Every once in a while, I indulge my love of the Beet-Root.

Whole Paycheck Foods generally offers a fine selection of beets - red, golden, and, occasionally, the pink-and-white chioggia - and it is there that I will pick up a few softball-sized specimens when the Beet-Urge strikes. A softball-sized beet, we should note, is reasonably humongous.

Most often, I will rinse said beet to remove surface dirt, wrap it in aluminum foil, and then roast it at 350ºF for 75-90 minutes. Once it cools enough to be handled, I remove the skin by rubbing it off with paper towels - way easier than using a potato peeler on a raw beet. Then it is a simple matter of hacking the root into large dice and seasoning to taste. (I like to douse beets in sherry vinegar, give them a liberal sprinkle of orange zest and tarragon, a pinch or two of kosher salt and freshly ground black pepper, and then a drizzle of olive oil. Add some goat cheese and/or a few orange segments if you want to get fancy.)


Beets with suprêmes of blood orange, AKA “Murder in the Produce Section.”

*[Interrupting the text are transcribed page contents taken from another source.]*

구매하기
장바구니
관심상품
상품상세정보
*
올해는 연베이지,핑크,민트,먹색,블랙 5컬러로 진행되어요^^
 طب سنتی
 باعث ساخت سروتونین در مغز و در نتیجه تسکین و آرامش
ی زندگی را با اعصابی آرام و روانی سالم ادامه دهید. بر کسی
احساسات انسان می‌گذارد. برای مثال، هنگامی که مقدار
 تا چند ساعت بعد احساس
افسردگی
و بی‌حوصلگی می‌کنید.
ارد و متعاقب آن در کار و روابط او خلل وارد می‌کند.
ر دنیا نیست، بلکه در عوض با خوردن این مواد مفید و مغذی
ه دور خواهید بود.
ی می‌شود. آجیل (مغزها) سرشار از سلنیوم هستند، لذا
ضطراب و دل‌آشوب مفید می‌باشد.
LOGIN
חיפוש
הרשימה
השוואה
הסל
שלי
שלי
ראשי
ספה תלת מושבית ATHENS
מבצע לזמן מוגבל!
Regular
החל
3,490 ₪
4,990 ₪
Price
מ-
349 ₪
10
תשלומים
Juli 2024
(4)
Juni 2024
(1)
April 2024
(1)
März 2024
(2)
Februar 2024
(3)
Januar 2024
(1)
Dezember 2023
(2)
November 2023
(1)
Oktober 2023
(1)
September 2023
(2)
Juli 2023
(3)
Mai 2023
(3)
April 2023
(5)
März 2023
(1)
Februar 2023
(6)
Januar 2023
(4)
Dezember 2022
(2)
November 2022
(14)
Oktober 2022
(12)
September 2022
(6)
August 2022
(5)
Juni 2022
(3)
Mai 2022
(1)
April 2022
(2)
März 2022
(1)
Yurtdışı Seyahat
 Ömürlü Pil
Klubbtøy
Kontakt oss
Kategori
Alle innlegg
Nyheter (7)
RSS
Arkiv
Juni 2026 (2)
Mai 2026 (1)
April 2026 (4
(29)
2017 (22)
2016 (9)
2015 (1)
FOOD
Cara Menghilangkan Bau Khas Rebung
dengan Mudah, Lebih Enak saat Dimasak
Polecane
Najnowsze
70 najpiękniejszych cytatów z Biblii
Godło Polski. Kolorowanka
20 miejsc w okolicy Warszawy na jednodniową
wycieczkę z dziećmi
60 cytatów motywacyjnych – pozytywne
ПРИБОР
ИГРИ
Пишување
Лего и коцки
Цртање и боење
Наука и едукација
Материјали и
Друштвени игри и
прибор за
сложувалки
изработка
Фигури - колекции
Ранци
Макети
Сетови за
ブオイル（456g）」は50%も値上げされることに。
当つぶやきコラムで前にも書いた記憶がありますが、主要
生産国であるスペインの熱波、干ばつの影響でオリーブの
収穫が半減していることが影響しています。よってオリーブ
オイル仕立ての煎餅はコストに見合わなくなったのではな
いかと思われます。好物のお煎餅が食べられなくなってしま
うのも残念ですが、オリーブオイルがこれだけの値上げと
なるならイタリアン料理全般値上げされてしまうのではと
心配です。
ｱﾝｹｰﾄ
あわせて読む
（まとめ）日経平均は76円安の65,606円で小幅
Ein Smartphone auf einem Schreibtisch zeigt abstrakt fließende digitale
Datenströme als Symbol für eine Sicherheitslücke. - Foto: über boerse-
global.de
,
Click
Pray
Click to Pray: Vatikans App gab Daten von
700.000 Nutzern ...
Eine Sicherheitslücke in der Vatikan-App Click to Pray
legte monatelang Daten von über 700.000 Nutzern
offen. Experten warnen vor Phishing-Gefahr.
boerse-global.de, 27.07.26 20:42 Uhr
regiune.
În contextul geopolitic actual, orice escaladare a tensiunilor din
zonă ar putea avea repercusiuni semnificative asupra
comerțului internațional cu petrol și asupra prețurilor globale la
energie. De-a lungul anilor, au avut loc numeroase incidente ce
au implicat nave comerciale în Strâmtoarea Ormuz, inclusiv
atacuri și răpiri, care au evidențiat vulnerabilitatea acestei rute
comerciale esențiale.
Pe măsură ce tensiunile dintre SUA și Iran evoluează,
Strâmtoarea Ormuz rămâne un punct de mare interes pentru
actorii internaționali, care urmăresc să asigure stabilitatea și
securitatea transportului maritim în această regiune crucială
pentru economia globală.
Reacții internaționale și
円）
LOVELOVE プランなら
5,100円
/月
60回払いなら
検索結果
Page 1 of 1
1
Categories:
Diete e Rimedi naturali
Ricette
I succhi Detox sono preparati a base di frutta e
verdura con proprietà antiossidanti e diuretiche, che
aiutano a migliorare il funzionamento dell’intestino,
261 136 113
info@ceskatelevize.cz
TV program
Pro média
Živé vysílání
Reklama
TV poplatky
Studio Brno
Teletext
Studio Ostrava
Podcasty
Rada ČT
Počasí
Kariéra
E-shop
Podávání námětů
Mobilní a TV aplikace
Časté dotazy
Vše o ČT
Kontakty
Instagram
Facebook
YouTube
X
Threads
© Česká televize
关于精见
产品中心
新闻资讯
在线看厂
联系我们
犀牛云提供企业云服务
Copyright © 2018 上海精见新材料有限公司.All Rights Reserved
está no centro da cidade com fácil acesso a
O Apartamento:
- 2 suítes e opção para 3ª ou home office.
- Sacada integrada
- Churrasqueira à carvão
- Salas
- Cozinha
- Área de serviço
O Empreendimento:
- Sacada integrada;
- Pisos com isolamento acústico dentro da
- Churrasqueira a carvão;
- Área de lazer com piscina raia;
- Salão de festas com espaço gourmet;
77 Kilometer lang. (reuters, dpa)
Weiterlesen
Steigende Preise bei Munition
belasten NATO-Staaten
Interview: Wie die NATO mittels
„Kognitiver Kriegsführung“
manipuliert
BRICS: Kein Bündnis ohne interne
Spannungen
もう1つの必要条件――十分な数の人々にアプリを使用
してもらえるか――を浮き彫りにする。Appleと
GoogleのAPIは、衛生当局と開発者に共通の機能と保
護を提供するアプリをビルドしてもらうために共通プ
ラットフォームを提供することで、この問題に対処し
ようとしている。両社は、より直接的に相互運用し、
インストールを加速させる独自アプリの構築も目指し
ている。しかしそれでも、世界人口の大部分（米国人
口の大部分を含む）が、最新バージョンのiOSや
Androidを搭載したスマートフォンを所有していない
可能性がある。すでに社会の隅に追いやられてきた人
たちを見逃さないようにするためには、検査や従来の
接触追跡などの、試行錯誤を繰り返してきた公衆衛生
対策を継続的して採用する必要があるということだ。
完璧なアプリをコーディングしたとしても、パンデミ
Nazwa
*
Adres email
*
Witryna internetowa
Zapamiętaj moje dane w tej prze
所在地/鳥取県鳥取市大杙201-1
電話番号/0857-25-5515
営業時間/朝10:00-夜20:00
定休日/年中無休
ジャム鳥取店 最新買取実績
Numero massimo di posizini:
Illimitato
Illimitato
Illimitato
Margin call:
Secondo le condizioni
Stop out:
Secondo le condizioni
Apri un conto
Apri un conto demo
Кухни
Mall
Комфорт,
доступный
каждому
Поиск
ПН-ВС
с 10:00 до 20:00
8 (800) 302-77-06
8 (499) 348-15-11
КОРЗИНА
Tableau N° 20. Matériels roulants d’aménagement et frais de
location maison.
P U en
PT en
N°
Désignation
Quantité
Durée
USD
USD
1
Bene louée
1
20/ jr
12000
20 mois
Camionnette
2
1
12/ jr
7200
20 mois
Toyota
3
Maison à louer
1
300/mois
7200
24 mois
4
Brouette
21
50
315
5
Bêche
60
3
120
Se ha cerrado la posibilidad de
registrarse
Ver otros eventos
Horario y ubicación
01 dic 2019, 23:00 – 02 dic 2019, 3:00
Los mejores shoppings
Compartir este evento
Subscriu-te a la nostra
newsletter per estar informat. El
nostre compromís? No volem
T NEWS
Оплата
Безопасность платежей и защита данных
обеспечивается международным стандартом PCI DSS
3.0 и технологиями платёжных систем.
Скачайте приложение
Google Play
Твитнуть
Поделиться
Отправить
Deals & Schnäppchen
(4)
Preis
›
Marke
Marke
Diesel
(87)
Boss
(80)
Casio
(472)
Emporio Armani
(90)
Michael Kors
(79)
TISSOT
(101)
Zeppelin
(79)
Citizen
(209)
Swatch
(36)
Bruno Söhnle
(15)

As I was skinning one especially large root the other day, I could not help but notice the incredible amount of reddish-purple juice that was schpritzing all over the kitchen. Good Gawd, it resembled nothing so much as a vegan murder scene... and that made me think of The Scottish Play, for it takes a certain amount of obsessive hand-scrubbing à la Lady Macbeth to remove the persistent Beet-Root Stain.

Ahhh, the things I endure to enjoy my tasty treats.

Postscriptum: The following evening, I was reminded about yet another property of the Ruby Root, having been momentarily horrified at the reddish color appearing in the porcelain bowl. “Holy crap!” I thought. “Am I passing another kidney stone?” And then I remembered the beets.

2 comments:

Kevin Kim said...

Tom Robbins is the Master of the Beet.

From Jitterbug Perfume:

The beet is the most intense of vegetables. The radish, admittedly, is more feverish, but the fire of the radish is a cold fire, the fire of discontent, not of passion. Tomatoes are lusty enough, yet there runs through tomatoes an undercurrent of frivolity. Beets are deadly serious.

Slavic peoples get their physical characteristics from potatoes, their smoldering inquietude from radishes, their seriousness from beets.

The beet is the melancholy vegetable, the one most willing to suffer. You can't squeeze blood out of a turnip...

The beet is the murderer returned to the scene of the crime. The beet is what happens when the cherry finishes with the carrot. The beet is the ancient ancestor of the autumn moon, bearded, buried, all but fossilized; the dark green sails of the grounded moon-boat stitched with veins of primordial plasma; the kite string that once connected the moon to the Earth now a muddy whisker drilling desperately for rubies.

The beet was Rasputin's favorite vegetable. You could see it in his eyes.

The Maximum Leader said...

I, too, love beets. They are wonderful. Now I am having a craving.